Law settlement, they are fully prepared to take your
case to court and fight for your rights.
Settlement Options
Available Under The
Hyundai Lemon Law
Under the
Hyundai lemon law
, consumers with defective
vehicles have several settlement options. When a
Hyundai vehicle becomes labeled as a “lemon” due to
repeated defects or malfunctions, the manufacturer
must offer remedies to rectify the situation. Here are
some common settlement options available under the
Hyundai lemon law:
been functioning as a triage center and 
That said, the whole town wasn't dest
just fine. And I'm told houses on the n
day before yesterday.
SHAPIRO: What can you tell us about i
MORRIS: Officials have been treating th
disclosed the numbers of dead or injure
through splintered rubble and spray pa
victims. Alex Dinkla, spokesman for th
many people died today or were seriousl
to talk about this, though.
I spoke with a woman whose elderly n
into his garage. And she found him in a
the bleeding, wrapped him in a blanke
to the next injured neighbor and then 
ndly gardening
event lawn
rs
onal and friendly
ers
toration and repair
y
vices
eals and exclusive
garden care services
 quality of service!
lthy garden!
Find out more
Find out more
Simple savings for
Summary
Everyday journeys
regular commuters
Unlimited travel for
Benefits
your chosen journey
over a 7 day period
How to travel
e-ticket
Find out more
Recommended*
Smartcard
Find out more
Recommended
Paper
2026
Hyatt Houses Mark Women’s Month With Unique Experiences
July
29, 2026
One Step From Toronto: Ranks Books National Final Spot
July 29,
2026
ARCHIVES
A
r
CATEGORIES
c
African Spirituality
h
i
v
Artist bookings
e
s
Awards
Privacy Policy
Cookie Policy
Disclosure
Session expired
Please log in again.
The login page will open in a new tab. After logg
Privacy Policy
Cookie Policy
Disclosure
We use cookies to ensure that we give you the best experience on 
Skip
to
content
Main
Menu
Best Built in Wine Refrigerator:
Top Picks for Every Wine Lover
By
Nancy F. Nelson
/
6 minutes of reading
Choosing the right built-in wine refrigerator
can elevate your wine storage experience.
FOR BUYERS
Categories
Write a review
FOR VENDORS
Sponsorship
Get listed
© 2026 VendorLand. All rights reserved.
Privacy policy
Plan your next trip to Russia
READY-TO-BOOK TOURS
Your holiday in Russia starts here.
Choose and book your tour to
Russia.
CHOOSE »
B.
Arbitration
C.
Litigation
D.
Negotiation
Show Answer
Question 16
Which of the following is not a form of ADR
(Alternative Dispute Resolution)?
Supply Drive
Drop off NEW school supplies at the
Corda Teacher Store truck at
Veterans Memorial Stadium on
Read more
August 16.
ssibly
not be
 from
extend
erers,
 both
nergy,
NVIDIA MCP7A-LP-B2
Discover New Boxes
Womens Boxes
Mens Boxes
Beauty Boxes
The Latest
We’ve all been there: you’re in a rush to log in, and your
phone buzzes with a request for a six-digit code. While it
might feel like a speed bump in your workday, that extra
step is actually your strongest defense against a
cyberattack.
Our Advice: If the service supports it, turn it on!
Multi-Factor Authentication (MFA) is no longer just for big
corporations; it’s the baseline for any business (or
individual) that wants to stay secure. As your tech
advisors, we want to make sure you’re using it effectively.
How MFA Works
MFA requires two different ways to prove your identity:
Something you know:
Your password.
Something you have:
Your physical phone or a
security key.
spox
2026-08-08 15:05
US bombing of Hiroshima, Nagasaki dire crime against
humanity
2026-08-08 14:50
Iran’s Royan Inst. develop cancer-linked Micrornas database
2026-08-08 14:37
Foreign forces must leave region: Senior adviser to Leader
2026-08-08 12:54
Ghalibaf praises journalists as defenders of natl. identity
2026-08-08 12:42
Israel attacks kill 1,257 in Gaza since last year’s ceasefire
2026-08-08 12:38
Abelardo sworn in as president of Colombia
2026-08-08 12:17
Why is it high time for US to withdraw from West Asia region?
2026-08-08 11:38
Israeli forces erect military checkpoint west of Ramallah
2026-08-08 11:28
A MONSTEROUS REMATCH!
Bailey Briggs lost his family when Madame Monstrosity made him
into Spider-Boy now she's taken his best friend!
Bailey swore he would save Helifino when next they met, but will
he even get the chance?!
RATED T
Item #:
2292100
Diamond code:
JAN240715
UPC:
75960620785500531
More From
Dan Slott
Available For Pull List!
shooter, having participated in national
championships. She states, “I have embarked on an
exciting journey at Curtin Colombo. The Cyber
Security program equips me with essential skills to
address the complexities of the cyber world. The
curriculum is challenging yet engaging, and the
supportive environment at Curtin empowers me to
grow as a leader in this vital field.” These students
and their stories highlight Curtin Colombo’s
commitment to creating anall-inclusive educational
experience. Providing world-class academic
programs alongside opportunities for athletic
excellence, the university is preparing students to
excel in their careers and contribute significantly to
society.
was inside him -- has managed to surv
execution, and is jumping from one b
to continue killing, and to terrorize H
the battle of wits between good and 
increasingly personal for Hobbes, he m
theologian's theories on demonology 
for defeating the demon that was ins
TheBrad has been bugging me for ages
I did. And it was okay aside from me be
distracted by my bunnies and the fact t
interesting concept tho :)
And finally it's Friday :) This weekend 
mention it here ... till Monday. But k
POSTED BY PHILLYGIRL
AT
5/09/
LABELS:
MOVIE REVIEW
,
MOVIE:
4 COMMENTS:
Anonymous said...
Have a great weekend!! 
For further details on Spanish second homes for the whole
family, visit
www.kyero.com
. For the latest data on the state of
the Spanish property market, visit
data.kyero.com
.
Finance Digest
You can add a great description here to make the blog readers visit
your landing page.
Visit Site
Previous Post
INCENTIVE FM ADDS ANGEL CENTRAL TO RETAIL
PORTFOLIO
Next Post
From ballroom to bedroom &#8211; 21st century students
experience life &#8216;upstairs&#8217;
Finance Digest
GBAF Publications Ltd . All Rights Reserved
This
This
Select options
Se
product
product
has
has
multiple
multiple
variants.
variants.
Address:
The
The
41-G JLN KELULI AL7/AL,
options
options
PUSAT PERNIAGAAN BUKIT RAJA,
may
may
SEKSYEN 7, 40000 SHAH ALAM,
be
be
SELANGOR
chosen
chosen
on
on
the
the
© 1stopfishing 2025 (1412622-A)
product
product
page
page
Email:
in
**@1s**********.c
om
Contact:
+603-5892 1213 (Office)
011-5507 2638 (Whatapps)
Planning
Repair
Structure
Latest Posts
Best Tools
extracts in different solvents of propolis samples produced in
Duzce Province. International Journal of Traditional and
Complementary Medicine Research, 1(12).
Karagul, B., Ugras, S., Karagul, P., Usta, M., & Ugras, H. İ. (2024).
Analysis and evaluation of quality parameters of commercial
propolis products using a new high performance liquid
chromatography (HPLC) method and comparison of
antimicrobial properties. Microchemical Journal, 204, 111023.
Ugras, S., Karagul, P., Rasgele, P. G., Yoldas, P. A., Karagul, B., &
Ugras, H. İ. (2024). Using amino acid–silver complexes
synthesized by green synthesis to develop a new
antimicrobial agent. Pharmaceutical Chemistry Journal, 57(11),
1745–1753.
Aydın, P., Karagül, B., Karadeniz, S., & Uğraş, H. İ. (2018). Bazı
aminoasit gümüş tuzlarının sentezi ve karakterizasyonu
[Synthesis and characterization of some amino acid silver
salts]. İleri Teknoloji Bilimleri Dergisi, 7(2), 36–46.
────
[Task description]: Look for the word "weekend" in every line of the listing and copy the lines that have it.

[Written answer]:
And finally it's Friday :) This weekend 
Have a great weekend!! 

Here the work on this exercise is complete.